What you will do
Work out the count of lines in the entries below that include "Merch", and write only that count.

(Saved entries)
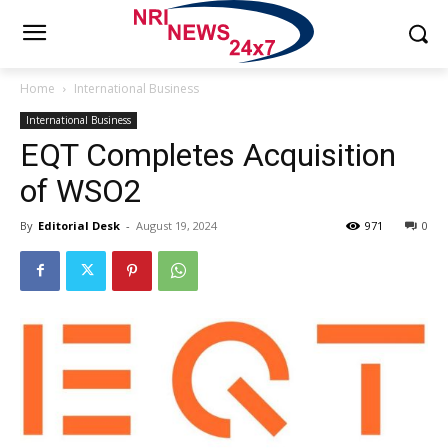
Home
International Business
International Business
EQT Completes Acquisition
of WSO2
By
Editorial Desk
-
August 19, 2024
971
0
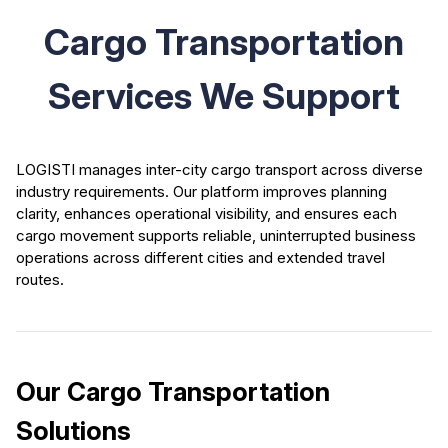
Cargo Transportation
Services We Support
LOGISTI manages inter-city cargo transport across diverse
industry requirements. Our platform improves planning
clarity, enhances operational visibility, and ensures each
cargo movement supports reliable, uninterrupted business
operations across different cities and extended travel
routes.
Our Cargo Transportation
Solutions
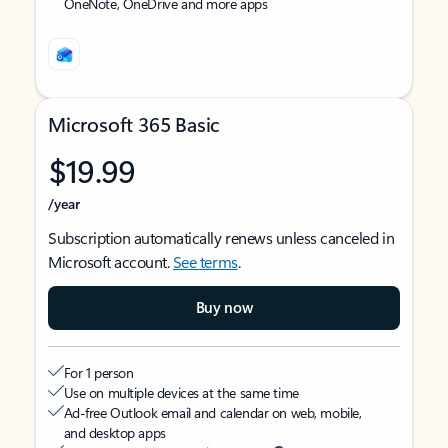
OneNote, OneDrive and more apps
Microsoft 365 Basic
$19.99
/year
Subscription automatically renews unless canceled in
Microsoft account.
See terms
.
Buy now
For 1 person
Use on multiple devices at the same time
Ad-free Outlook email and calendar on web, mobile,
and desktop apps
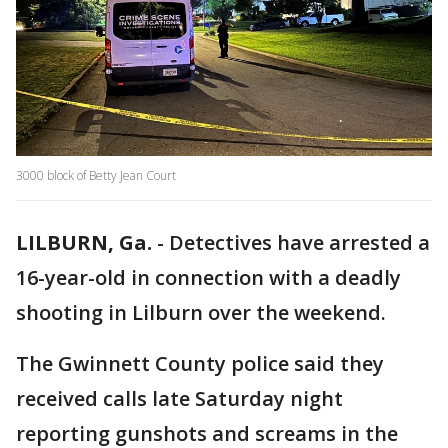
3000 block of Betty Jean Court
LILBURN, Ga.
-
Detectives have arrested a
16-year-old in connection with a deadly
shooting in Lilburn over the weekend.
The Gwinnett County police said they
received calls late Saturday night
reporting gunshots and screams in the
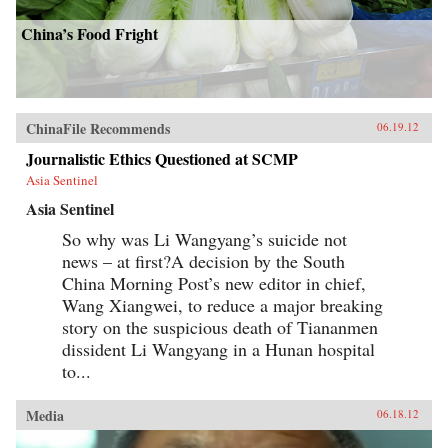
China’s Food Fright
ChinaFile Recommends
06.19.12
Journalistic Ethics Questioned at SCMP
Asia Sentinel
Asia Sentinel
So why was Li Wangyang’s suicide not
news – at first?A decision by the South
China Morning Post’s new editor in chief,
Wang Xiangwei, to reduce a major breaking
story on the suspicious death of Tiananmen
dissident Li Wangyang in a Hunan hospital
to...
Media
06.18.12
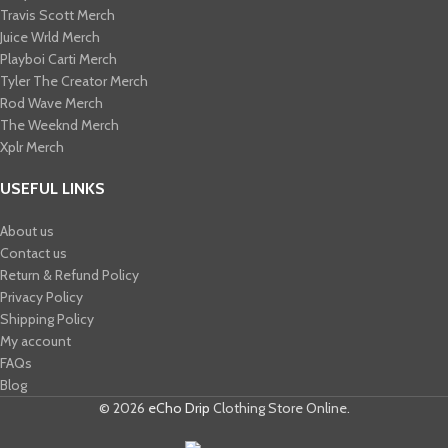
Travis Scott Merch​
Juice Wrld Merch​
Playboi Carti Merch​
Tyler The Creator Merch​
Rod Wave Merch
The Weeknd Merch​
Xplr Merch​
USEFUL LINKS
About us
Contact us
Return & Refund Policy
Privacy Policy
Shipping Policy
My account
FAQs
Blog
© 2026
eCho Drip
Clothing Store Online.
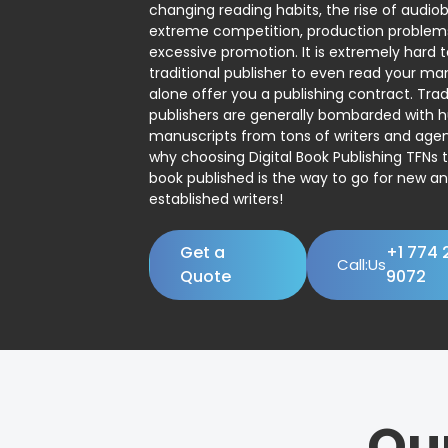
changing reading habits, the rise of audio
extreme competition, production problem
excessive promotion. It is extremely hard t
traditional publisher to even read your man
alone offer you a publishing contract. Trad
publishers are generally bombarded with 
manuscripts from tons of writers and agent
why choosing Digital Book Publishing TFNs 
book published is the way to go for new a
established writers!
Get a
+1 774 
Call:Us
Quote
9072
Ou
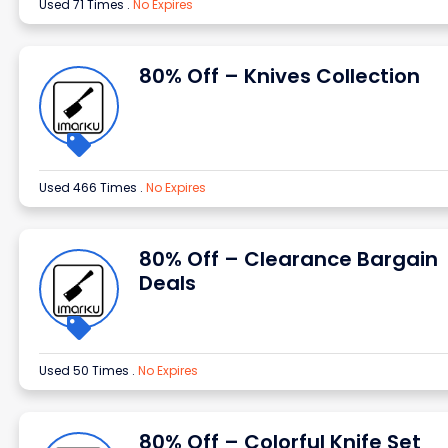
Used 71 Times
.
No Expires
80% Off – Knives Collection
Used 466 Times
.
No Expires
80% Off – Clearance Bargain
Deals
Used 50 Times
.
No Expires
80% Off – Colorful Knife Set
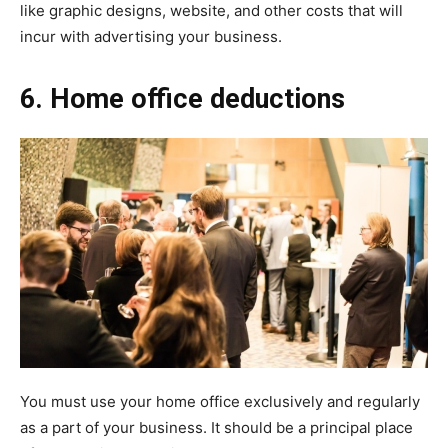
like graphic designs, website, and other costs that will
incur with advertising your business.
6. Home office deductions
You must use your home office exclusively and regularly
as a part of your business. It should be a principal place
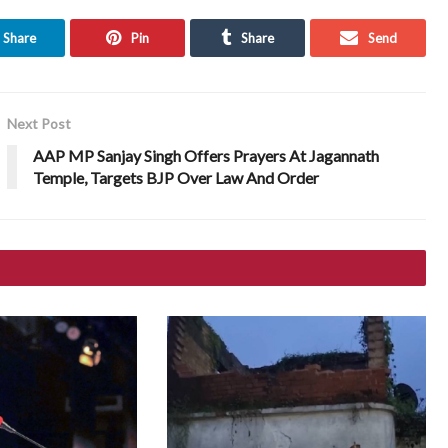
Share
Pin
Share
Send
Next Post
AAP MP Sanjay Singh Offers Prayers At Jagannath
Temple, Targets BJP Over Law And Order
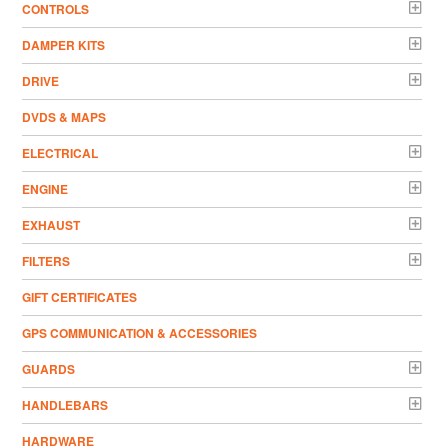
CONTROLS
DAMPER KITS
DRIVE
DVDS & MAPS
ELECTRICAL
ENGINE
EXHAUST
FILTERS
GIFT CERTIFICATES
GPS COMMUNICATION & ACCESSORIES
GUARDS
HANDLEBARS
HARDWARE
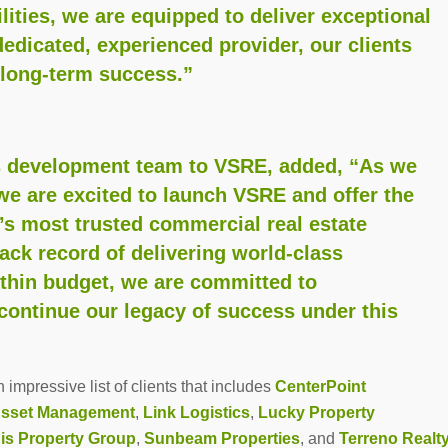
ities, we are equipped to deliver exceptional
dedicated, experienced provider, our clients
 long-term success.”
r’s development team to VSRE, added, “As we
we are excited to launch VSRE and offer the
’s most trusted commercial real estate
ck record of delivering world-class
thin budget, we are committed to
continue our legacy of success under this
impressive list of clients that includes
CenterPoint
Asset Management
,
Link Logistics
,
Lucky Property
is Property Group
,
Sunbeam Properties
, and
Terreno Realt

Solution
7